Causes of Uterine Cancer and Risk Factors
Like many other cancers, the exact cause is not known or understood. Certain factors however, do favor the cancer’s development. One of this is when estrogen levels dominate in the blood circulation. This hormone is responsible for promoting the growth of endometrial cells. If there is not enough progesterone to counter this proliferation, then malignancy may develop. Other risk factors include:
· Those aged over 50 years.
· Those whose menarche came as early as 12 years and menopause delayed into early 50s. The reason here is that there has been prolonged estrogen in circulation for a relatively long time.
· Primary infertility.
· High fat diet
· Exposure to radiation.
· Low levels of progesterone.
· Ovarian conditions like the polycystic ovarian syndrome.
· Genetics and family history of the disease.
· Use of the drug Tamoxifen (usually used in the treatment of breast cancer).
· HRT (hormone replacement therapies).
· Any condition that lead to proliferation of the endometrial cells.
· Diagnosis can be made early during routine screening of symptomless women.
· Occasionally a Pap smear may pick early uterine cancer but it is not an effective or reliable test to use for this.
· Dilatation and curettage to get endometrial tissue which may show cancer cells.
· Endometrial biopsy.
· Hysteroscopy – telescopic examination of the uterus.
· If the cancer is suspected to have spread to the bladder and/or rectum, then cystoscopy and proctoscopy may be necessary.
· Imaging tests may include X-rays, vaginal ultrasound, MRI, CT scans and others that the team involved with the patient may find necessary.
Treatment of Uterine Cancer
Surgery is necessary and even recommended in most cases.
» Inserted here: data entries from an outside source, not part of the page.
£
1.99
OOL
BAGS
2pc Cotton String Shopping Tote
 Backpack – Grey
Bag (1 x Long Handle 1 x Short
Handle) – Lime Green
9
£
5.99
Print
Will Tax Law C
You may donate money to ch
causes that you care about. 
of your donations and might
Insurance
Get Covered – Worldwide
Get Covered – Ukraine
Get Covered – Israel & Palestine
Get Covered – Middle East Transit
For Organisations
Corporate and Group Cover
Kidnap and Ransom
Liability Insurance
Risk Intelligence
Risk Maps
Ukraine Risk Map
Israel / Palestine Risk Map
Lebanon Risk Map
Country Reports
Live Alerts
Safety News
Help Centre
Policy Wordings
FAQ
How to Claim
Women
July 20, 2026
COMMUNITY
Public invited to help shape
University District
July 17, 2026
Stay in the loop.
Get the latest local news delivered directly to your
It involves complete removal of the uterus, fallopian tubes and ovaries – total abdominal hysterectomy (TAH). Certain lymph nodes may also be removed to see whether there are metastases already.
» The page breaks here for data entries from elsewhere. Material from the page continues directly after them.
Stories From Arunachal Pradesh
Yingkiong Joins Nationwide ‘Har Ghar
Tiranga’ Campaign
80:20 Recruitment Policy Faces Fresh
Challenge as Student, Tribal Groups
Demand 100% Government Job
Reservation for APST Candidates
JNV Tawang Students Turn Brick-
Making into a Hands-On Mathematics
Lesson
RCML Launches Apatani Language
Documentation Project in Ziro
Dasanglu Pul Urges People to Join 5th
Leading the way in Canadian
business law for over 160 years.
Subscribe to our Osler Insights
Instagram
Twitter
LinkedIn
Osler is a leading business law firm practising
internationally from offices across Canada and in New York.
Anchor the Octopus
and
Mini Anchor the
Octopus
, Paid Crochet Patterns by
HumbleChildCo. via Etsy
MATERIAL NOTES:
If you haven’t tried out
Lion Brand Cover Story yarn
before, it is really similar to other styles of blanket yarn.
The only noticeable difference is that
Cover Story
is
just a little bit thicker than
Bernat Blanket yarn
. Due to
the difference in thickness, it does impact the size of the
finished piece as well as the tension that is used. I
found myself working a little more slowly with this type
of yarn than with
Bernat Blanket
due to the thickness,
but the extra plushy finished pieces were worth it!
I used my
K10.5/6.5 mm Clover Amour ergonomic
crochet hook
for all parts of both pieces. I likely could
Radiotherapy. This is done either before or after surgery as well as a palliative measure to reduce cancer pain for those with advanced cancer. It can be done with the radiation machine outside the body or from within the body where a probe is inserted into the uterus and irradiation is done from there.
Chemotherapy treatment includes drugs like Paclitaxel, Carboplatin, Doxorubicin and Cisplatin.
Hormone therapy includes using hormonal drugs to increase circulating progesterone or others to suppress estrogen.
U.S Statistics for Uterine Cancer
The country’s statistics for the year 2015 indicates that about 55000 new cases will be diagnosed. About 10000 women will die from the cancer. The cancer is not common in women under 45 years of age. The risk of getting the cancer is 1:37.
The cancer is more prevalent in white women but blacks die from it more. Currently there are more than 600000 women survivors of uterine cancer.